Action item → From the entries below, reproduce exactly the line containing "расширить улицу и сократить застройку", the line containing "На улице Ахтубинская", and every line in between, with nothing added.

Extracted information →
########

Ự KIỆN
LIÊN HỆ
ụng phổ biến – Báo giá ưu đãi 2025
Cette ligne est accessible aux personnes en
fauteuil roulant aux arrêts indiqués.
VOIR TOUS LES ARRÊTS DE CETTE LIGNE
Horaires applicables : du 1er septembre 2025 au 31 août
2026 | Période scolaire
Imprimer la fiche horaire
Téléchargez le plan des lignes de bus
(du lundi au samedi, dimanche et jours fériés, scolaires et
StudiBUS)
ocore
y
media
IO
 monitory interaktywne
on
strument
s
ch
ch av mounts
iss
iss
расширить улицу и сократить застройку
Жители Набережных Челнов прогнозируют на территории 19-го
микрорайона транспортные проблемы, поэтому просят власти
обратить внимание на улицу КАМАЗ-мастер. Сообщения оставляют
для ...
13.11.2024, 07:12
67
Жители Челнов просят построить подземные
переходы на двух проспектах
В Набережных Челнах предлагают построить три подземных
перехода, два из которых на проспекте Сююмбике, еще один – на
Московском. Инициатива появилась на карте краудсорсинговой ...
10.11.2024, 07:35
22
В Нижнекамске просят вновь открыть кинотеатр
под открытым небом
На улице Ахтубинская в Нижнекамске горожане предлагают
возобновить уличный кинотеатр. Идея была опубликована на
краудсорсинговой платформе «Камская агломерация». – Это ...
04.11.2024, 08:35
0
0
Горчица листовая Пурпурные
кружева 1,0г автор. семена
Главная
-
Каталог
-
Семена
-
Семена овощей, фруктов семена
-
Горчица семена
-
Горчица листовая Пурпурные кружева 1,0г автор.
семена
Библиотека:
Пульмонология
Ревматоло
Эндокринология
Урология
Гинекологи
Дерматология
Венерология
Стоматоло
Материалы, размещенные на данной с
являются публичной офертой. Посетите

########

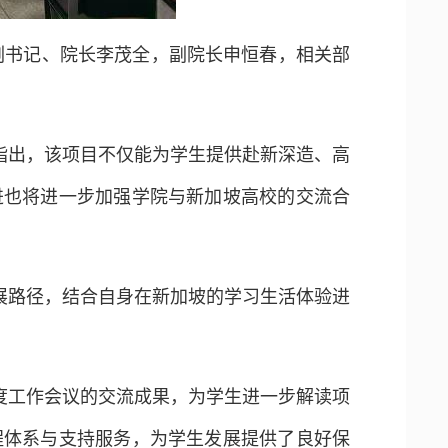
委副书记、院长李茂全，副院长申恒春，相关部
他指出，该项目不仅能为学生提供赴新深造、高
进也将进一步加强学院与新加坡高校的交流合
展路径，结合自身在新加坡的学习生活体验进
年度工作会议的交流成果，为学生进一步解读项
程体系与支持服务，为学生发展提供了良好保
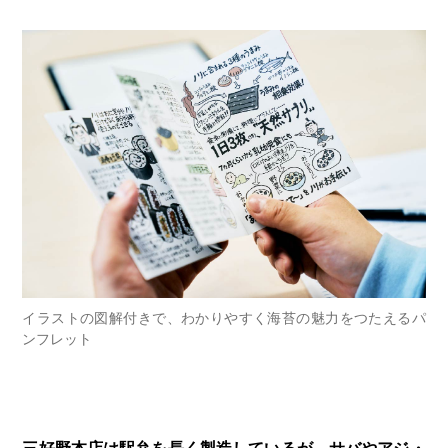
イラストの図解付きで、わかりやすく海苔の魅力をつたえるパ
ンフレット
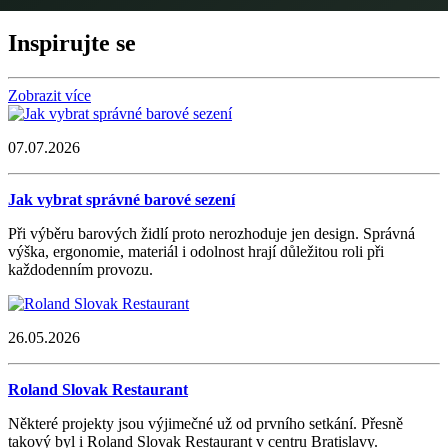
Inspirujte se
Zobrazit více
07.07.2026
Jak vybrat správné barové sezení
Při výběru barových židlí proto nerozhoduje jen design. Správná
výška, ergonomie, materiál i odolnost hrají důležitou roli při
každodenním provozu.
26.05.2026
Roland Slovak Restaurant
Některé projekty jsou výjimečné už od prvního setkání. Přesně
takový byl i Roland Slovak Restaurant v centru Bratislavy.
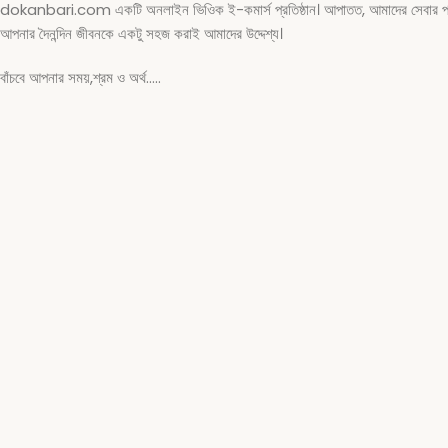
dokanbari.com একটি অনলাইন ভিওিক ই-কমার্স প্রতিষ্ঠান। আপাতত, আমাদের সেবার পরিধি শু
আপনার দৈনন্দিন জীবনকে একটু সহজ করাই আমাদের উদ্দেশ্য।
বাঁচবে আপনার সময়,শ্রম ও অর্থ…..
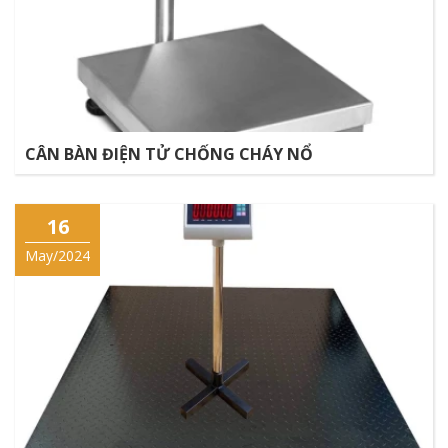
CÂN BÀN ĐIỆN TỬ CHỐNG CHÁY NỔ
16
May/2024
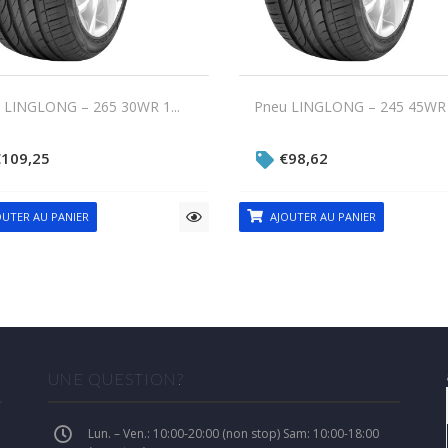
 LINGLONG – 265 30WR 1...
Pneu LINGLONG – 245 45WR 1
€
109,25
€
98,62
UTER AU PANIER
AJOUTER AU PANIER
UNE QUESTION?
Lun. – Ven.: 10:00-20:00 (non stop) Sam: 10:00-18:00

########

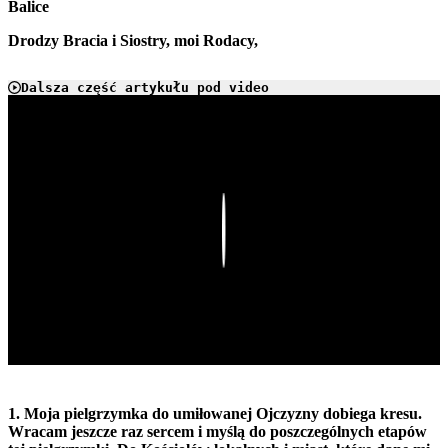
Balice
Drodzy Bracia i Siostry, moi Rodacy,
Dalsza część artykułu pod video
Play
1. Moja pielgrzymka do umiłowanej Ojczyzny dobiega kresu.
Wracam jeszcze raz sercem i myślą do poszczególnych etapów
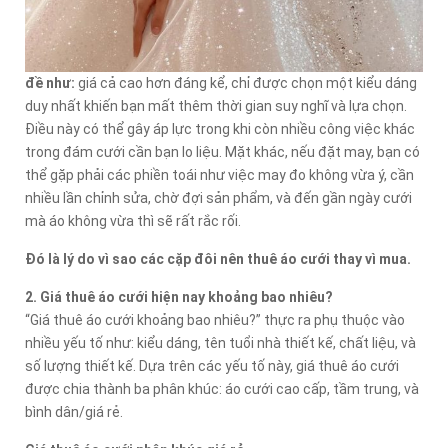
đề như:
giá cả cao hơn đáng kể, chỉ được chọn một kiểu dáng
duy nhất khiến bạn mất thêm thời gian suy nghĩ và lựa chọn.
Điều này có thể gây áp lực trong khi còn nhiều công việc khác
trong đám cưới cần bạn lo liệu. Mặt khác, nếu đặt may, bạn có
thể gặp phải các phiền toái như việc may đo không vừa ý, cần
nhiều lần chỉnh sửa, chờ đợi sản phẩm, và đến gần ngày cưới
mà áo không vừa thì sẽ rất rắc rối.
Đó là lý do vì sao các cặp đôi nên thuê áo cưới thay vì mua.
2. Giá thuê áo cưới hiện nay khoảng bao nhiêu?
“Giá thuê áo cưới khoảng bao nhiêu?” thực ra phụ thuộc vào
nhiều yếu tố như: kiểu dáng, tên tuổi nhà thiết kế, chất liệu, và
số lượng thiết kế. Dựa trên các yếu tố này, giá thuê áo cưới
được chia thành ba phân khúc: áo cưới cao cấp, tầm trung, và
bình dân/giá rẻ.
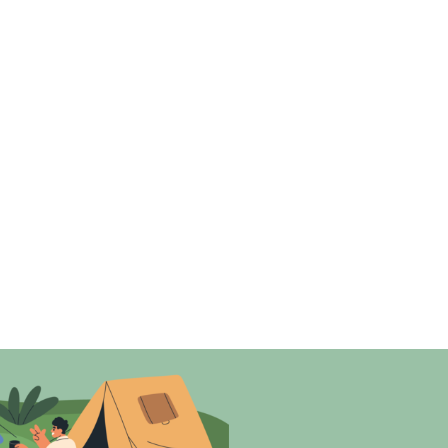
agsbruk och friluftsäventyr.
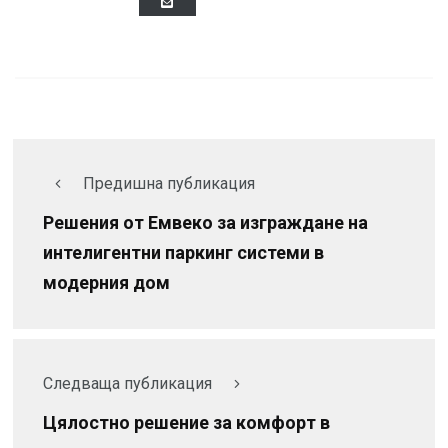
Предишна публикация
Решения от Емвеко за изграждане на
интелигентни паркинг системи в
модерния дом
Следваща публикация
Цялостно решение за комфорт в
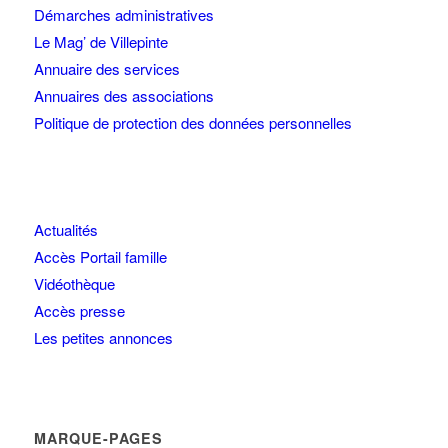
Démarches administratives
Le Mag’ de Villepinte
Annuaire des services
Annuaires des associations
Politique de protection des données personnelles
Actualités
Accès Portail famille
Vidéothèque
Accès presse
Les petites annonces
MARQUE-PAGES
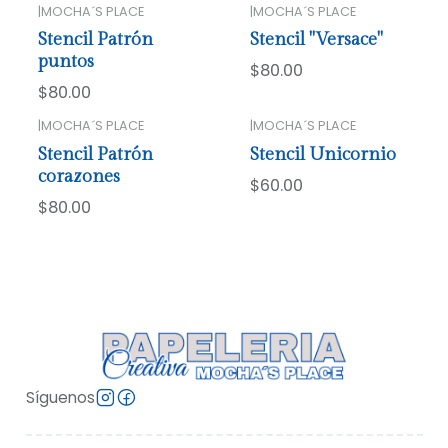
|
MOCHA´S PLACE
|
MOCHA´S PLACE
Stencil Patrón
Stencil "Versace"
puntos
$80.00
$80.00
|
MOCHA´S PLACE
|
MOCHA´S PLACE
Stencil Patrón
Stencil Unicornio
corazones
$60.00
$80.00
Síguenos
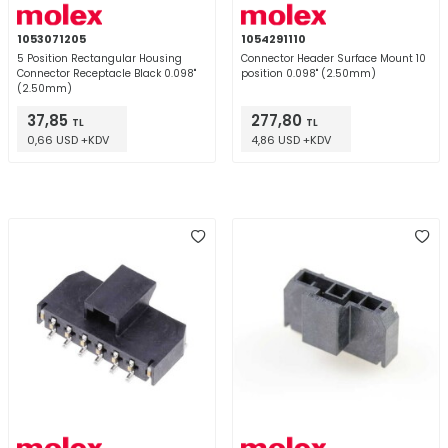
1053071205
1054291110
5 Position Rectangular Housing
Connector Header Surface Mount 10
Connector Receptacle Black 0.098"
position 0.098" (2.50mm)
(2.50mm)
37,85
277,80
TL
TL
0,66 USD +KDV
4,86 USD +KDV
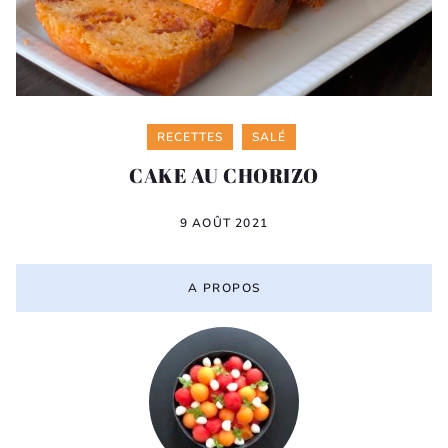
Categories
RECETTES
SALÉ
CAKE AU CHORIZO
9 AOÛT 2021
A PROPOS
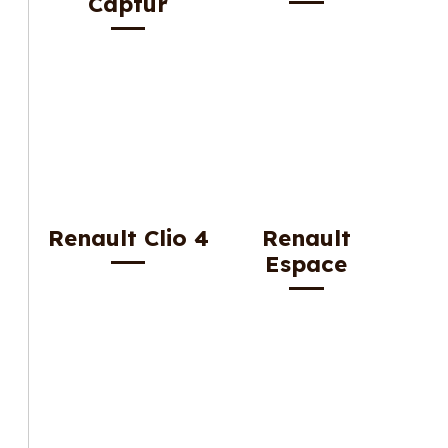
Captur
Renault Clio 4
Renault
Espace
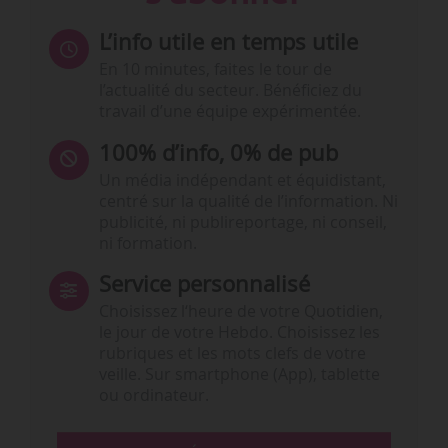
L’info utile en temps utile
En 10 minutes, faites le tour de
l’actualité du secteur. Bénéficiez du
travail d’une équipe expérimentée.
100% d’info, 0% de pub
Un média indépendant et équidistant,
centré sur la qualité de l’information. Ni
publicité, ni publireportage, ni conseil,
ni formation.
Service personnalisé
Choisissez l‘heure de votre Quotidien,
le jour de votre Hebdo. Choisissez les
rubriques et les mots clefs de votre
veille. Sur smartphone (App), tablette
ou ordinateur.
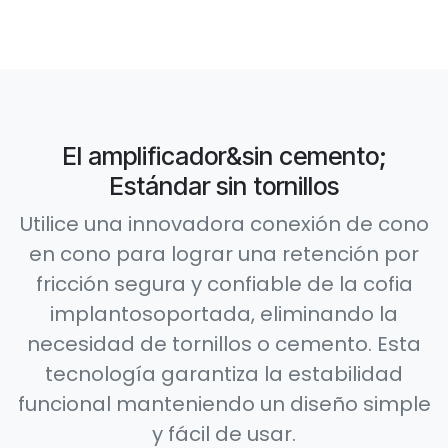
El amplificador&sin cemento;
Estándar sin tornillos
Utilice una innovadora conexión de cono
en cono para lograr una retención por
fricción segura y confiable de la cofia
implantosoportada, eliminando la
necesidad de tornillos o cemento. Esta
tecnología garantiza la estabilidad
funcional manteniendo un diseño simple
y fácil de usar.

########

Reply →
расширить улицу и сократить застройку
Жители Набережных Челнов прогнозируют на территории 19-го
микрорайона транспортные проблемы, поэтому просят власти
обратить внимание на улицу КАМАЗ-мастер. Сообщения оставляют
для ...
13.11.2024, 07:12
67
Жители Челнов просят построить подземные
переходы на двух проспектах
В Набережных Челнах предлагают построить три подземных
перехода, два из которых на проспекте Сююмбике, еще один – на
Московском. Инициатива появилась на карте краудсорсинговой ...
10.11.2024, 07:35
22
В Нижнекамске просят вновь открыть кинотеатр
под открытым небом
На улице Ахтубинская в Нижнекамске горожане предлагают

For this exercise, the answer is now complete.